I dutifully took my BC and my Prozac and became a functioning member of society.  I achieved balance, and was better equipped to handle stress and inconveniences.  It was amazing.  Gone were the days of temper tantrums that left me feeling guilty, ashamed, and out of control. I had the tools I needed to grow up.

 

zen_monk

 

Well, here we are, my first unmedicated cycle.  No more calming chemical improvements.  I am now subject to the whims of my disorder and prisoner to my uncontrolled mood swings. Things went well until right after ovulation. Then I had fatigue, I could have hibernated if I had the opportunity. The internet soothed by fears by telling me that my progesterone levels are increased and that’ll make a gal sleepy.  I figured that I didn’t recognize this because I had so rarely ovulated in the last decade.  But things continued to go down hill.  I speculated that since every member of the family I work for, and my own dear husband (DH on TTC boards) had H3N2, I was probably getting the killer flu as well.  I had headaches, dizziness, fatigue, nausea, etc. I couldn’t function. I just didn’t have the high fever and chills.

As my period didn’t come and didn’t come and all the pregnancy tests I took were negative, I began to worry about the endless luteal phase of doom.  That would mean I would ovulate only 4 times a year.  The internet did nothing to mollify me this time.  Every page on irregular periods wants you to test for Polycystic Ovary Syndrome (last year I had month-long periods from the Implanon so I had already had ultrasounds inside and out).  Pages would say things like:

it is very important to clear out the old blood and establish a healthy cycle again.

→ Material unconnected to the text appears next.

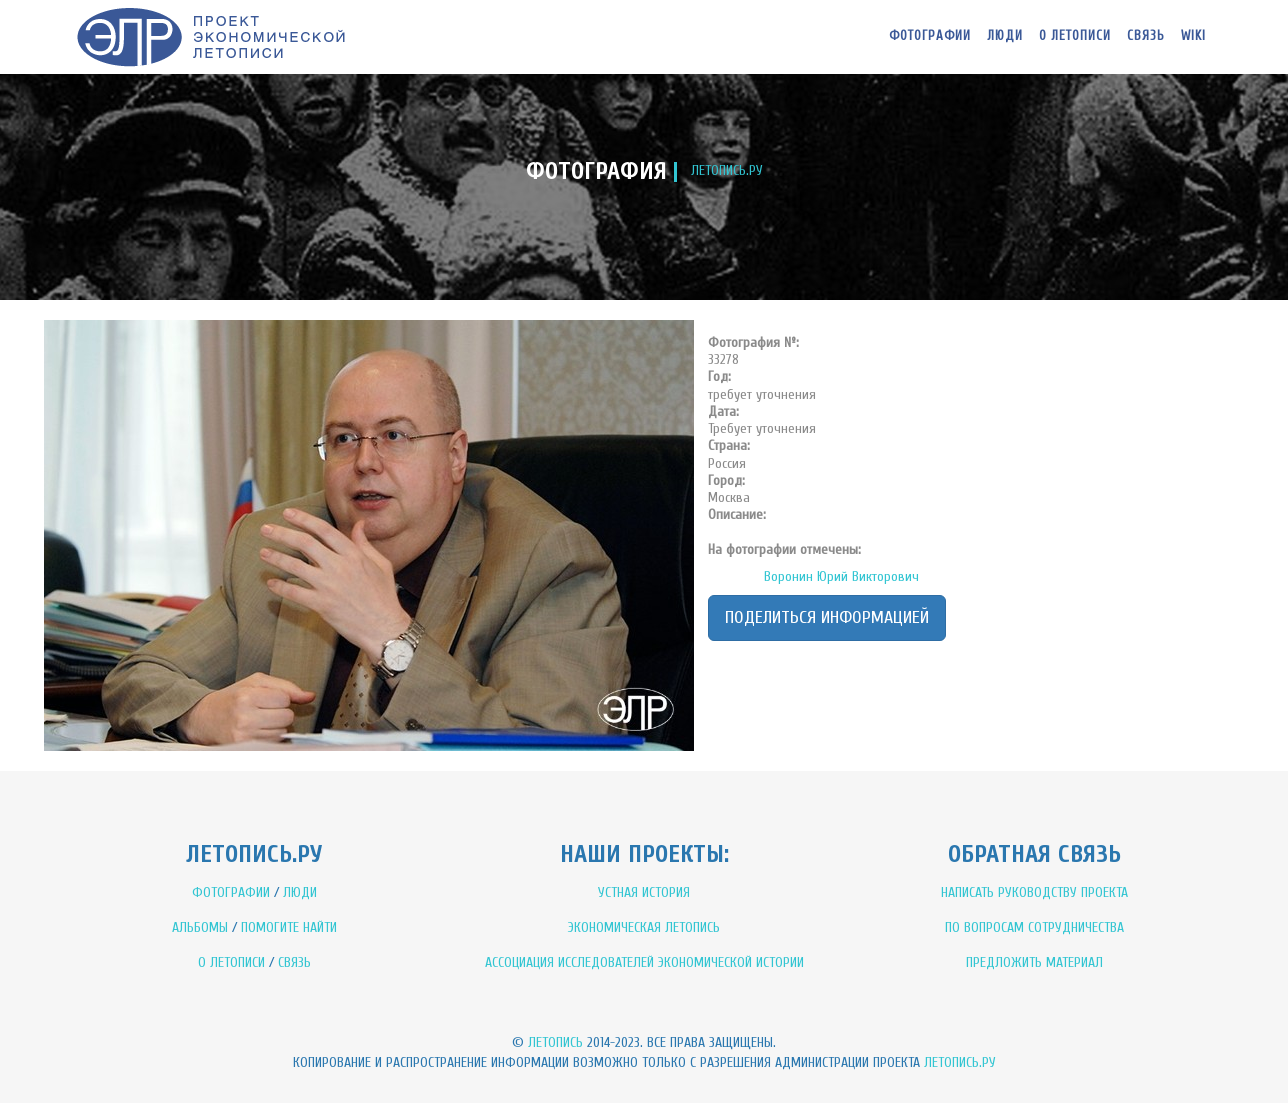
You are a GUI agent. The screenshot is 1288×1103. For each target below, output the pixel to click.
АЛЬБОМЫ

Derp.  This is my natural setting.  I don’t get “healthy” cycles. Without advice or consolation, I just waited for my period to come.  And waited and waited. By 230AM Sunday, I had experienced EVERY SYMPTOM on that list.  My poor poor husband.  I turned to facebook (complete with a TMI warning for family) and had an outpouring of support. My husband and I determined we would try specialized vitamins FertilityBlend which contains supplements that also improve regularity like Vitex and Dong Quai, as well as supplements to promote ovulation.

My stress faded and I got the first full night of sleep in days.  What would have been day 34 of my cycle, became day 1 when Aunt Flo decided to stop by after all. My hope is restored, as I could ovulate as many as 8 times this year (still not a good as 12 times a year, but a big improvement over 4), but I won’t know until I have a few more cycles.  It is time to learn about charting.